1st Thessalonians 5: 12-28
Now we ask you, brothers and sisters, to acknowledge those who work hard among you, who care for you in the Lord and who admonish you. 13 Hold them in the highest regard in love because of their work. Live in peace with each other. 14 And we urge you, brothers and sisters, warn those who are idle and disruptive, encourage the disheartened, help the weak, be patient with everyone. 15 Make sure that nobody pays back wrong for wrong, but always strive to do what is good for each other and for everyone else. 16 Rejoice always, 17 pray continually, 18 give thanks in all circumstances; for this is God’s will for you in Christ Jesus. 19 Do not quench the Spirit. 20 Do not treat prophecies with contempt 21 but test them all; hold on to what is good, 22 reject every kind of evil. 23 May God himself, the God of peace, sanctify you through and through. May your whole spirit, soul and body be kept blameless at the coming of our Lord Jesus Christ. 24 The one who calls you is faithful, and he will do it. 25 Brothers and sisters, pray for us. 26 Greet all God’s people with a holy kiss. 27 I charge you before the Lord to have this letter read to all the brothers and sisters. 28 The grace of our Lord Jesus Christ be with you.

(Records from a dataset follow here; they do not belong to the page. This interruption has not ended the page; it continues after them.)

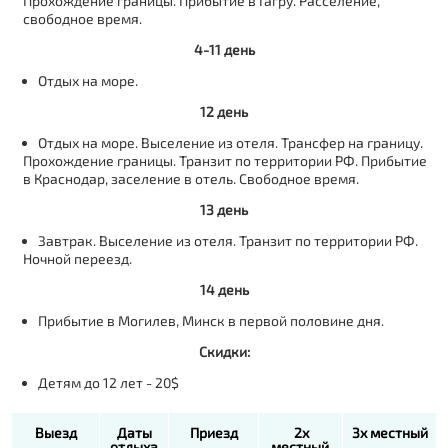
Прохождение границы. Прибытие в Гагру. Расселение,
свободное время.
4-11 день
Отдых на море.
12 день
Отдых на море. Выселение из отеля. Трансфер на границу.
Прохождение границы. Транзит по территории РФ. Прибытие
в Краснодар, заселение в отель. Свободное время.
13 день
Завтрак. Выселение из отеля. Транзит по территории РФ.
Ночной переезд.
14 день
Прибытие в Могилев, Минск в первой половине дня.
Скидки:
Детям до 12 лет - 20$
Выезд
Даты
Приезд
2х
3х местный
отдыха
местный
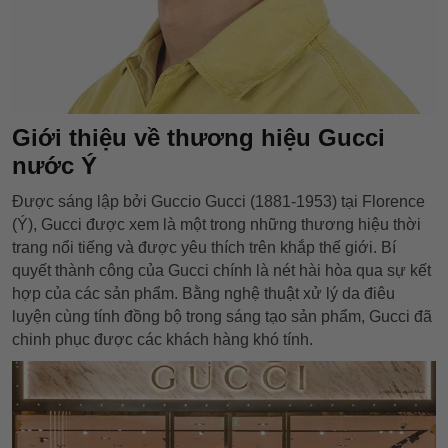
Giới thiệu về thương hiệu Gucci
nước Ý
Được sáng lập bởi Guccio Gucci (1881-1953) tại Florence
(Ý), Gucci được xem là một trong những thương hiệu thời
trang nổi tiếng và được yêu thích trên khắp thế giới. Bí
quyết thành công của Gucci chính là nét hài hòa qua sự kết
hợp của các sản phẩm. Bằng nghệ thuật xử lý da điêu
luyện cùng tính đồng bộ trong sáng tạo sản phẩm, Gucci đã
chinh phục được các khách hàng khó tính.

This portion of scripture needs little exposition, the height of maturity here is to live in peace with each other, to be patient with everyone. We are commanded not to pay back wrong for wrong, but instead to strive to do what is good. One of the hallmarks of our generation is self-preservation. We often concerned first with me, then myself, and then I. This is especially so in a time of crisis. As resources become more scarce, people can become even more self-preserving than normal. Gripped by fear, people may become overwhelmingly preoccupied with looking after their own. In the midst of this, we are encouraged to be different. To let optimism bleed into our behaviour and conduct with each other. To reach out a hand and open our palm rather than walk around tight-fisted.
These words are important because, at this present time, optimism is in short supply. On the one hand, we are uncertain about so much regarding our future lives and on the other, we are inundated with news headlines about the bad that is happening to other people. Many are sad, fearful and lost. Optimism now would a breath of fresh air and one desperately needed. This year can still be amazing.